Sekou Choi, the lead author of the study, said, “We first asked whether the strain hormone was regulating the stem cells directly and checked by removing the receptor for corticosterone, but this clothing to be wrong. Instead, we found that the strain hormone actually acts on a cluster of dermal cells underneath the follicle, referred to as the dermal papilla.”

The dermal papilla is important for activating follicle stem cells. However, in previous studies, when stress hormone levels were altered, it doesn’t change factors secreted from the dermal papilla. Instead, stress hormone prevented dermal papilla cells from secreting Gas6.

Choi said, “Under both normal and stress conditions, adding Gas6 was sufficient to activate follicle stem cells that were within the resting phase and to market hair growth. within the future, the Gas6 pathway might be exploited for its potential in activating stem cells to market hair growth. it'll even be very interesting to explore if other stress-related tissue changes are associated with the strain hormone’s impact on regulating Gas6.”
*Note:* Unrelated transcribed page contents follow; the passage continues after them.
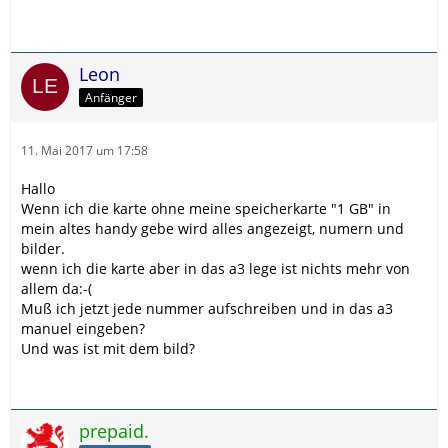
Leon
Anfänger
11. Mai 2017 um 17:58
Hallo
Wenn ich die karte ohne meine speicherkarte "1 GB" in
mein altes handy gebe wird alles angezeigt, numern und
bilder.
wenn ich die karte aber in das a3 lege ist nichts mehr von
allem da:-(
Muß ich jetzt jede nummer aufschreiben und in das a3
manuel eingeben?
Und was ist mit dem bild?
prepaid.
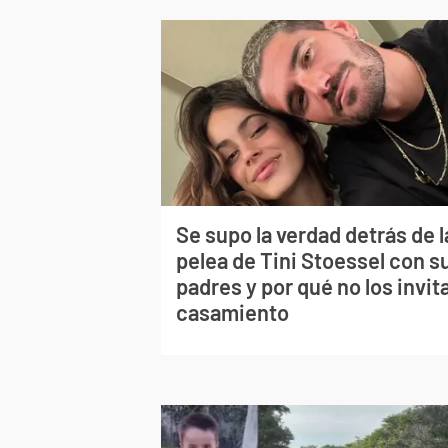
Se supo la verdad detrás de l
pelea de Tini Stoessel con s
padres y por qué no los invita
casamiento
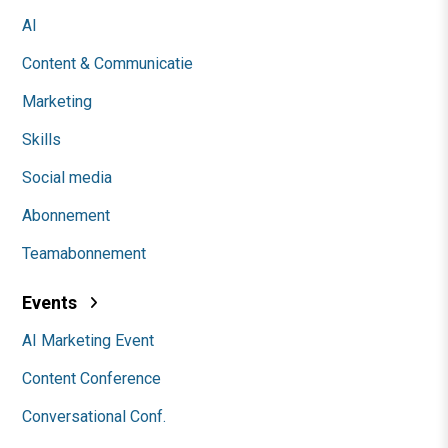
AI
Content & Communicatie
Marketing
Skills
Social media
Abonnement
Teamabonnement
Events
AI Marketing Event
Content Conference
Conversational Conf.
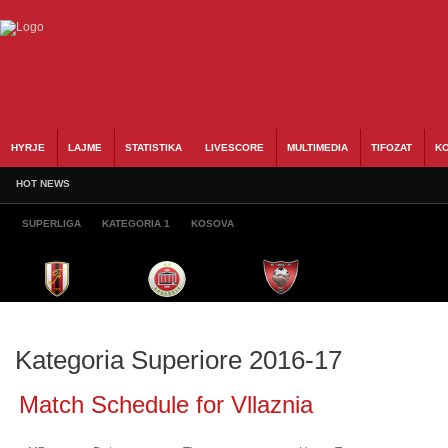
HYRJE
LAJME
STATISTIKA
LIVESCORE
MULTIMEDIA
TIFOZAT
KO
HOT NEWS
SUPERLIGA
KATEGORIA 1
KOSOVA
Kategoria Superiore 2016-17
Match Schedule for Vllaznia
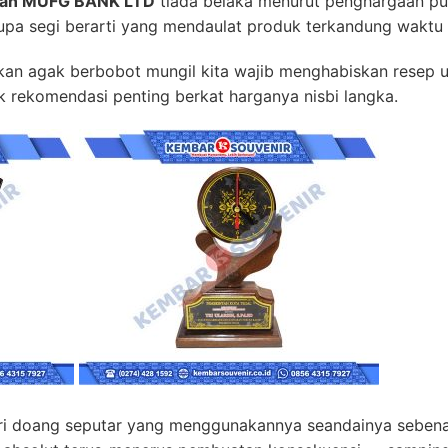
ngan MUFG BANK LTD
tiada belaka menurut penghargaan pula 
upa segi berarti yang mendaulat produk terkandung waktu 
 agak berbobot mungil kita wajib menghabiskan resep ut
k rekomendasi penting berkat harganya nisbi langka.
i doang seputar yang menggunakannya seandainya sebenar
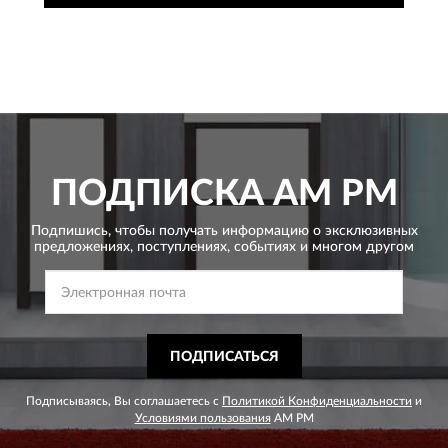
ПОДПИСКА
AM PM
Подпишись, чтобы получать информацию о эксклюзивных
предложениях,
поступлениях, событиях и многом другом
ПОДПИСАТЬСЯ
Подписываясь, Вы соглашаетесь с
Политикой Конфиденциальности
и
Условиями пользования
AM PM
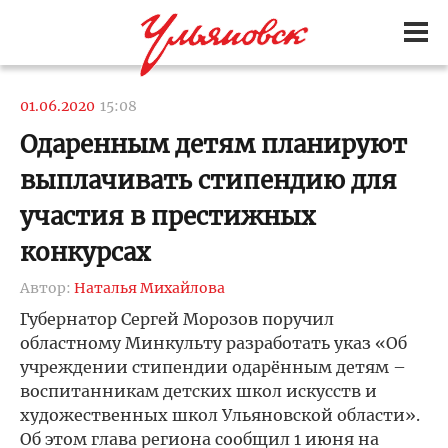
01.06.2020
15:08
Одаренным детям планируют
выплачивать стипендию для
участия в престижных
конкурсах
Автор:
Наталья Михайлова
Губернатор Сергей Морозов поручил
областному Минкульту разработать указ «Об
учреждении стипендии одарённым детям –
воспитанникам детских школ искусств и
художественных школ Ульяновской области».
Об этом глава региона сообщил 1 июня на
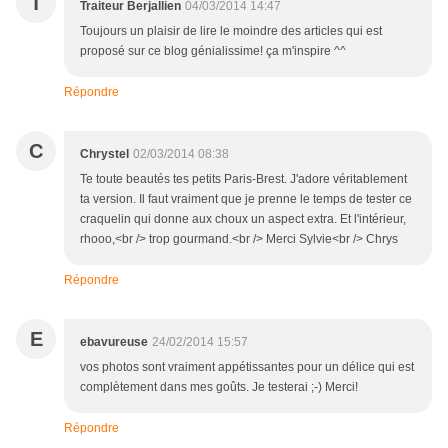
T
Traiteur Berjallien
04/03/2014 14:47
Toujours un plaisir de lire le moindre des articles qui est
proposé sur ce blog génialissime! ça m'inspire ^^
Répondre
C
Chrystel
02/03/2014 08:38
Te toute beautés tes petits Paris-Brest. J'adore véritablement
ta version. Il faut vraiment que je prenne le temps de tester ce
craquelin qui donne aux choux un aspect extra. Et l'intérieur,
rhooo,<br /> trop gourmand.<br /> Merci Sylvie<br /> Chrys
Répondre
E
ebavureuse
24/02/2014 15:57
vos photos sont vraiment appétissantes pour un délice qui est
complètement dans mes goûts. Je testerai ;-) Merci!
Répondre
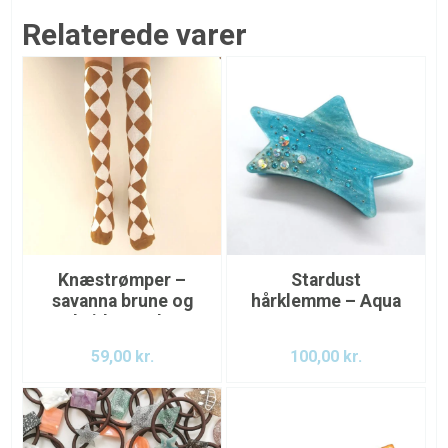
Relaterede varer
Knæstrømper –
Stardust
savanna brune og
hårklemme – Aqua
hvidternede
59,00
kr.
100,00
kr.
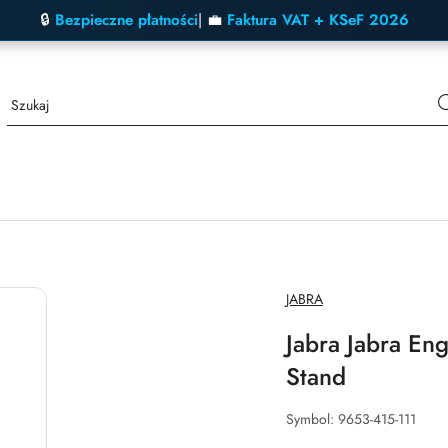
🔒
Bezpieczne płatności
| 💼
Faktura VAT + KSeF 2026
NAZWA
JABRA
PRODUCENTA:
Jabra Jabra E
Stand
Symbol:
9653-415-111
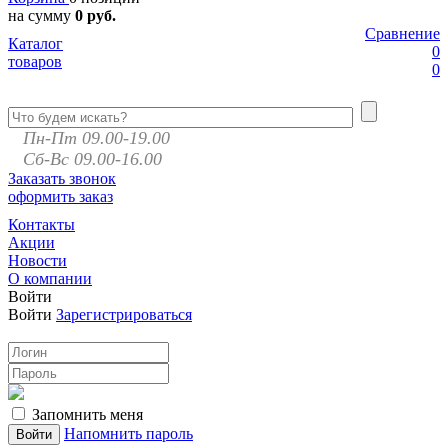
на сумму
0 руб.
Сравнение
Каталог
0
товаров
0
Пн-Пт 09.00-19.00
Сб-Вс 09.00-16.00
Заказать звонок
оформить заказ
Контакты
Акции
Новости
О компании
Войти
Войти
Зарегистрироваться
Запомнить меня
Напомнить пароль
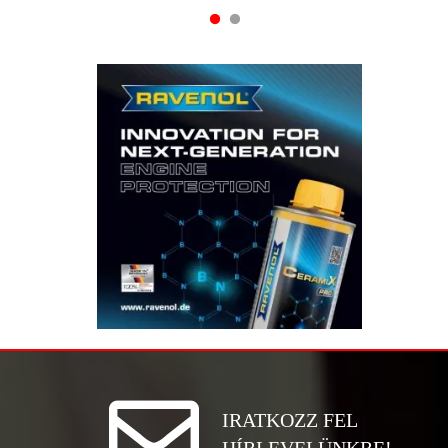
IRATKOZZ FEL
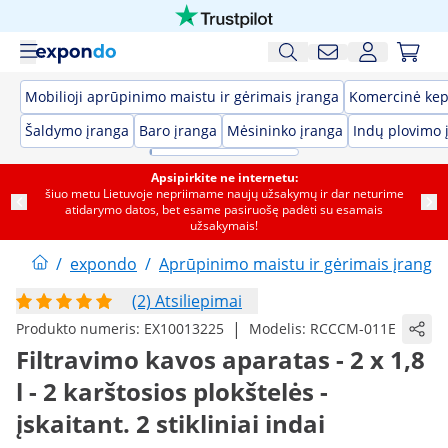
Mobilioji aprūpinimo maistu ir gėrimais įranga
Komercinė kep
Šaldymo įranga
Baro įranga
Mėsininko įranga
Indų plovimo 
Apsipirkite ne internetu:
šiuo metu Lietuvoje nepriimame naujų užsakymų ir dar neturime
atidarymo datos, bet esame pasiruošę padėti su esamais
užsakymais!
/
expondo
/
Aprūpinimo maistu ir gėrimais įranga
(2) Atsiliepimai
|
Produkto numeris:
EX10013225
Modelis:
RCCCM-011E
Filtravimo kavos aparatas - 2 x 1,8
l - 2 karštosios plokštelės -
įskaitant. 2 stikliniai indai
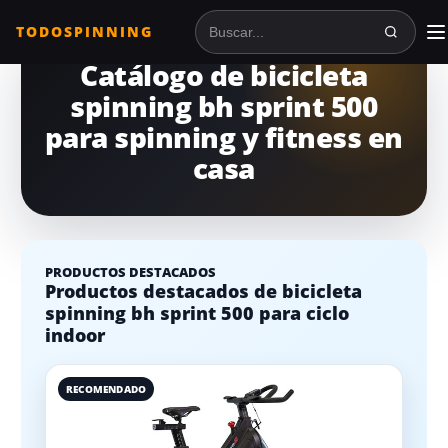
TODOSPINNING
Buscar en TodoSpinning
Catálogo de bicicleta
spinning bh sprint 500
para spinning y fitness en
casa
PRODUCTOS DESTACADOS
Productos destacados de bicicleta
spinning bh sprint 500 para ciclo
indoor
RECOMENDADO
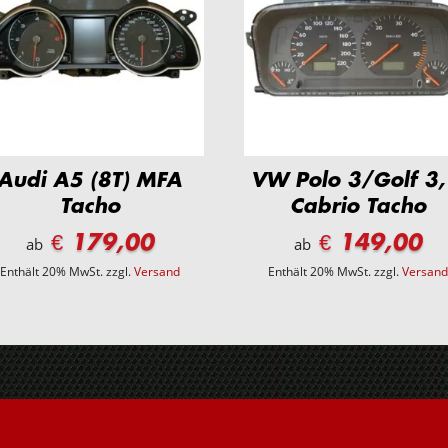
Audi A5 (8T) MFA
VW Polo 3/Golf 3,
Tacho
Cabrio Tacho
€ 179,00
€ 149,00
ab
ab
Enthält 20% MwSt.
zzgl.
Versand
Enthält 20% MwSt.
zzgl.
Versan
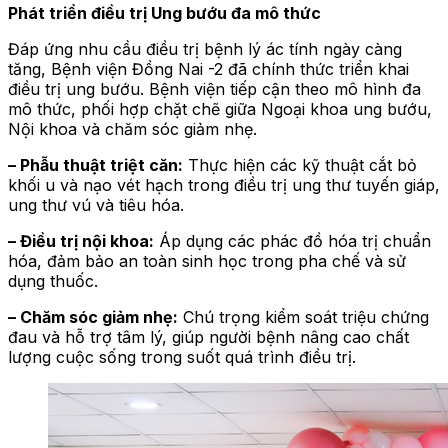
Phát triển điều trị Ung bướu đa mô thức
Đáp ứng nhu cầu điều trị bệnh lý ác tính ngày càng
tăng, Bệnh viện Đồng Nai -2 đã chính thức triển khai
điều trị ung bướu. Bệnh viện tiếp cận theo mô hình đa
mô thức, phối hợp chặt chẽ giữa Ngoại khoa ung bướu,
Nội khoa và chăm sóc giảm nhẹ.
– Phẫu thuật triệt căn:
Thực hiện các kỹ thuật cắt bỏ
khối u và nạo vét hạch trong điều trị ung thư tuyến giáp,
ung thư vú và tiêu hóa.
– Điều trị nội khoa:
Áp dụng các phác đồ hóa trị chuẩn
hóa, đảm bảo an toàn sinh học trong pha chế và sử
dụng thuốc.
– Chăm sóc giảm nhẹ:
Chú trọng kiểm soát triệu chứng
đau và hỗ trợ tâm lý, giúp người bệnh nâng cao chất
lượng cuộc sống trong suốt quá trình điều trị.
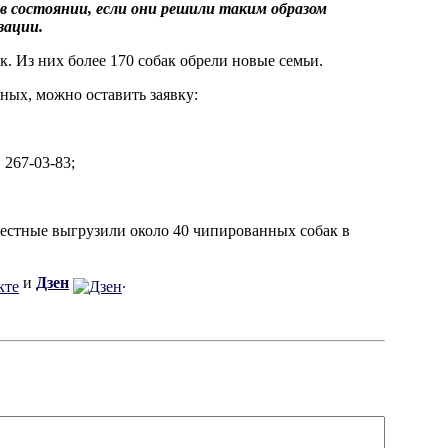
в состоянии, если они решили таким образом
зации.
к. Из них более 170 собак обрели новые семьи.
ных, можно оставить заявку:
 267-03-83;
вестные выгрузили около 40 чипированных собак в
и
Дзен
.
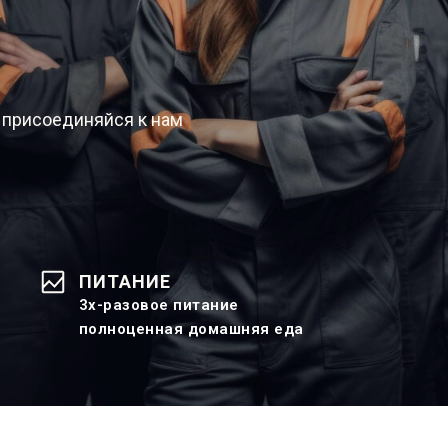
 присоединяйся к нам
ПИТАНИЕ
3х-разовое питание
полноценная домашняя еда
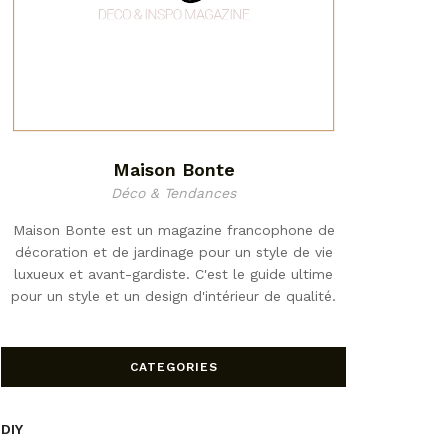
Maison Bonte
Déco & Tendances
Maison Bonte est un magazine francophone de
décoration et de jardinage pour un style de vie
luxueux et avant-gardiste. C'est le guide ultime
pour un style et un design d'intérieur de qualité.
CATEGORIES
DIY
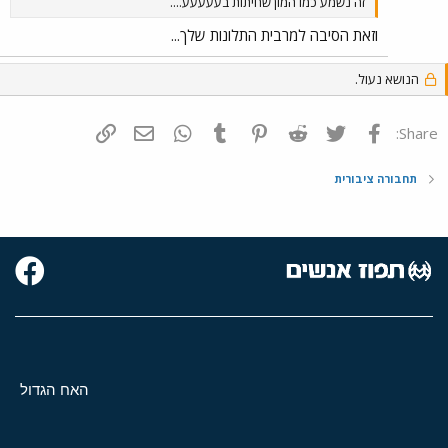
זה נשמע כמו המון שחיתות בעעעעע....
וזאת הסיבה למרבית התלונות שלך...
הנושא נעול.
פייסבוק
Twitter
Reddit
Pinterest
Tumblr
WhatsApp
דואר אלקטרוני
הוסף קישור
Share:
תחבורה ציבורית
האח הגדול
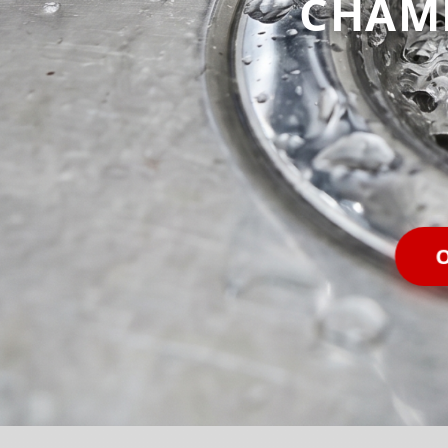
CHAM
O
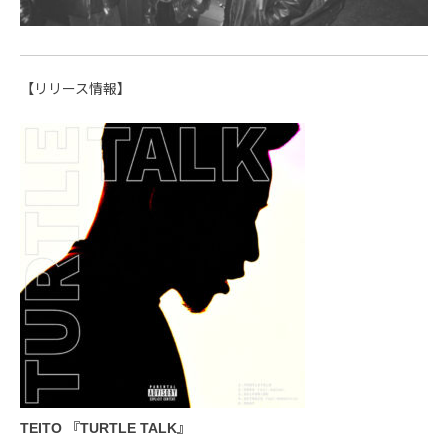
【リリース情報】
TEITO 『TURTLE TALK』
Scientists think the need for further study before applying it to humans. albeit the strain has detrimental impacts on both follicle stem cells and melanocyte stem cells, but the mechanism is different.

Stress depletes melanocyte stem cells directly via nerve-derived signals, while stress prevents follicle stem cells from making new hairs indirectly via an adrenal-gland-derived stress hormone’s impact on the niche. Because follicle stem cells aren't depleted, it'd be possible to reactivate stem cells under stress with mechanisms like the Gas6 pathway.

Hsu said, “When trying to find factors that control somatic cell behaviors, normally we might look locally within the skin. While there are important local factors, our findings suggest that the main switch for follicle somatic cell activity is really distant within the adrenal, and it works by changing the edge required for somatic cell activation.”

“You can have systemic control of somatic cell behavior located during a different organ that plays a very important role, and that we are learning more and more samples of these ‘cross-organ interactions.’ Tissue biology is interconnected with body physiology. We still have such a lot to find out during this area, but we are constantly reminded by our findings that to know stem cells within the skin, we frequently got to think beyond the skin.”